Nah, untuk konteks Pemilihan Presiden (Pilpres) saat ini, JK menyampaikan kalau para calon pemimpin maupun pendukungnya harus bisa menjelaskan programnya dengan baik. "Menjelaskan gagasan apabila menang," kata dia.
JK yang disebut Calon Wakil Presiden (Cawapres) nomor urut 1, Muhaimin Islandar bahwa telah merestui sekaligus mendukung paslon Anies - Muhaikim (AMIN), berpesan agar semua yang ada dalam AMIN dapat meyakinkan calon pemilih pada 14 Februari 2024.
"Tentu harus memberikan keyakinan kepada masyarakat bahwa AMIN ini pasangan pemimpin yang dapat dipercaya, amanah dan juga cerdas untuk kemajuan bangsa ini," jelas dia.
Sindiran pemimpin marah-marah itu juga sempat disampaikan Muhaimin ketika Konsolidasi Akbar AMIN Jatim di DBL Arena Surabaya, Rabu (10/1/2024).
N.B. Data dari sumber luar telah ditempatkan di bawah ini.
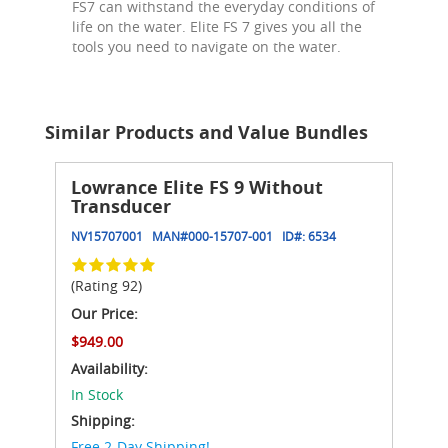
FS7 can withstand the everyday conditions of
life on the water. Elite FS 7 gives you all the
tools you need to navigate on the water.
Similar Products and Value Bundles
Lowrance Elite FS 9 Without
Transducer
NV15707001
MAN#
000-15707-001
ID#:
6534
(Rating 92)
Our Price:
$949.00
Availability:
In Stock
Shipping:
Free 2-Day Shipping!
Di depan pendukungnya, ia mengaku habis diskusi dengan JK.
"Saya ngobrol dengan Pak JK, ibarat bangsa ini sebuah kendaraan bus. Masak sopirnya gampang muring-muring (marah-marah) setuju po ra? (setuju tidak?)," ucap Cak Imin. "Tidak!" jawab pendukungnya.
"Maka yang kita inginkan adalah kepemimpinan yang memiliki gagasan, rencana, pengalaman dan tanggung jawab yang sudah memiliki track record yang tepat, dan Mas Anies solusi tepat untuk membereskan yang belum beres," kata Cak Imin.